From the data that follows, print exactly the lines starting at the one containing "ты скорее пойдёшь" and ending at the one containing "В библиотеку или книжный — ищу книгу, чтобы"; include both of them and nothing more.

---

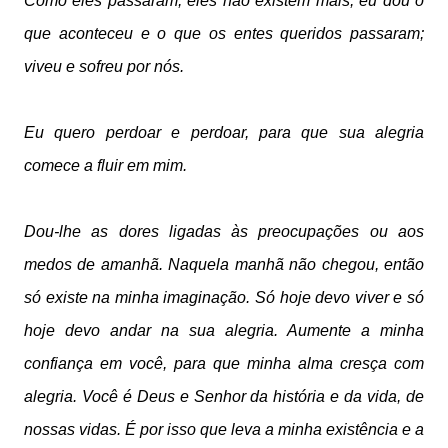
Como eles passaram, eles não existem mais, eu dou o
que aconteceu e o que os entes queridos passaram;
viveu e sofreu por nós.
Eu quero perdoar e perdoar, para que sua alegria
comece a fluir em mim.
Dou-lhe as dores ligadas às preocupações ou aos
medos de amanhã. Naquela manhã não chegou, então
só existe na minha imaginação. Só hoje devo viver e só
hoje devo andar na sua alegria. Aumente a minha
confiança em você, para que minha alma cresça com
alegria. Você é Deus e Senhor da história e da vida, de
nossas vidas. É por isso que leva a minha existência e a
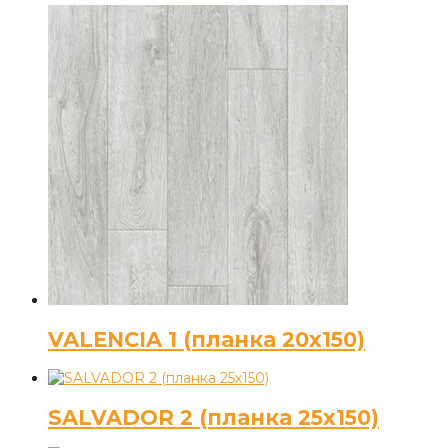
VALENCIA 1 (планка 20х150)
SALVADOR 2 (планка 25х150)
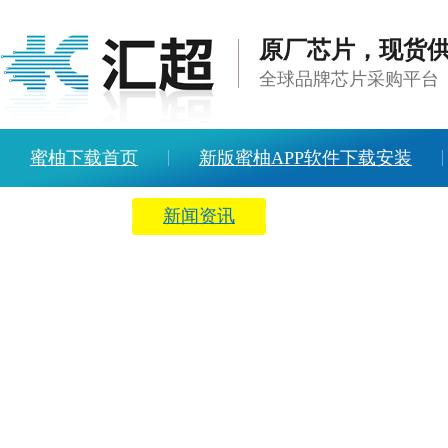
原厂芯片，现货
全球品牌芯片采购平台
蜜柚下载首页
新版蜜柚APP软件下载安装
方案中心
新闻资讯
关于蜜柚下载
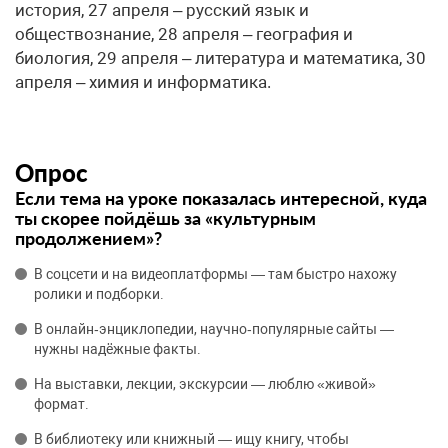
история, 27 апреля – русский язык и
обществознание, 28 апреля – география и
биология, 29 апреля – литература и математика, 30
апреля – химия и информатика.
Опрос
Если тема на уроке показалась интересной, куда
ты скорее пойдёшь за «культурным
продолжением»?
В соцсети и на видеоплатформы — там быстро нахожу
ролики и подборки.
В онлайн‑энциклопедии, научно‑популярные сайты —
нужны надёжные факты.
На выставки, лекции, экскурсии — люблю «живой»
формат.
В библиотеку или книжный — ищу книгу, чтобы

---

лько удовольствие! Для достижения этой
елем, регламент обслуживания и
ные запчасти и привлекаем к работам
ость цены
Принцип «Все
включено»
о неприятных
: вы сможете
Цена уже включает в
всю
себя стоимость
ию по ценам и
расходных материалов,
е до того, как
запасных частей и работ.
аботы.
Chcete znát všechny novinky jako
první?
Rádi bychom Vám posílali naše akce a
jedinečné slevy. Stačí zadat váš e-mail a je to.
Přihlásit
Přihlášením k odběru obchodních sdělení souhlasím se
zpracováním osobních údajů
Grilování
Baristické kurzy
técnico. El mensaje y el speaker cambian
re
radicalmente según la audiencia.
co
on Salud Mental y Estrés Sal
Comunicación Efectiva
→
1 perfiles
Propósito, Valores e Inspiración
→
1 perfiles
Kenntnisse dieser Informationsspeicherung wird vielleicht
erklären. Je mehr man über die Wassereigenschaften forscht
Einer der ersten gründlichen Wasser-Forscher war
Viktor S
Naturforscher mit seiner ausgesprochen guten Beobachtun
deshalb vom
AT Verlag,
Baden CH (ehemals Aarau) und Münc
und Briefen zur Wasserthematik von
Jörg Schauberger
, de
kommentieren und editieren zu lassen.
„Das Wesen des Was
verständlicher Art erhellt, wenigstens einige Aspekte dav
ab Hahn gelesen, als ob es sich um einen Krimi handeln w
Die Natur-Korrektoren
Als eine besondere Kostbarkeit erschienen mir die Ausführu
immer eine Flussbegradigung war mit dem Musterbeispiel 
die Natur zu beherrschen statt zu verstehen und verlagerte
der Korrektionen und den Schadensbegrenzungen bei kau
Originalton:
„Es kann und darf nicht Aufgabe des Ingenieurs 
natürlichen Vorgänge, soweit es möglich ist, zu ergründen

---

■ **Task solution**:
ты скорее пойдёшь за «культурным
продолжением»?
В соцсети и на видеоплатформы — там быстро нахожу
ролики и подборки.
В онлайн‑энциклопедии, научно‑популярные сайты —
нужны надёжные факты.
На выставки, лекции, экскурсии — люблю «живой»
формат.
В библиотеку или книжный — ищу книгу, чтобы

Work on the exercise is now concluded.